→ YOUR OBJECTIVE: Starting at the line that holds "PTA Bandung Kabulkan Banding, Teddy", copy every line exactly through the end of the data, and no others.
── ENTRIES SUPPLIED ──
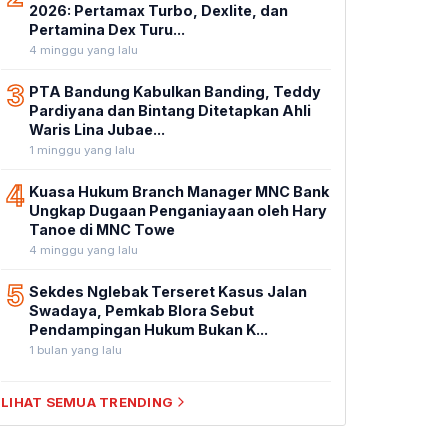
2026: Pertamax Turbo, Dexlite, dan
Pertamina Dex Turu...
4 minggu yang lalu
3
PTA Bandung Kabulkan Banding, Teddy
Pardiyana dan Bintang Ditetapkan Ahli
Waris Lina Jubae...
1 minggu yang lalu
4
Kuasa Hukum Branch Manager MNC Bank
Ungkap Dugaan Penganiayaan oleh Hary
Tanoe di MNC Towe
4 minggu yang lalu
5
Sekdes Nglebak Terseret Kasus Jalan
Swadaya, Pemkab Blora Sebut
Pendampingan Hukum Bukan K...
1 bulan yang lalu
LIHAT SEMUA TRENDING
───
→ COMPLETED TASK:
PTA Bandung Kabulkan Banding, Teddy
Pardiyana dan Bintang Ditetapkan Ahli
Waris Lina Jubae...
1 minggu yang lalu
4
Kuasa Hukum Branch Manager MNC Bank
Ungkap Dugaan Penganiayaan oleh Hary
Tanoe di MNC Towe
4 minggu yang lalu
5
Sekdes Nglebak Terseret Kasus Jalan
Swadaya, Pemkab Blora Sebut
Pendampingan Hukum Bukan K...
1 bulan yang lalu
LIHAT SEMUA TRENDING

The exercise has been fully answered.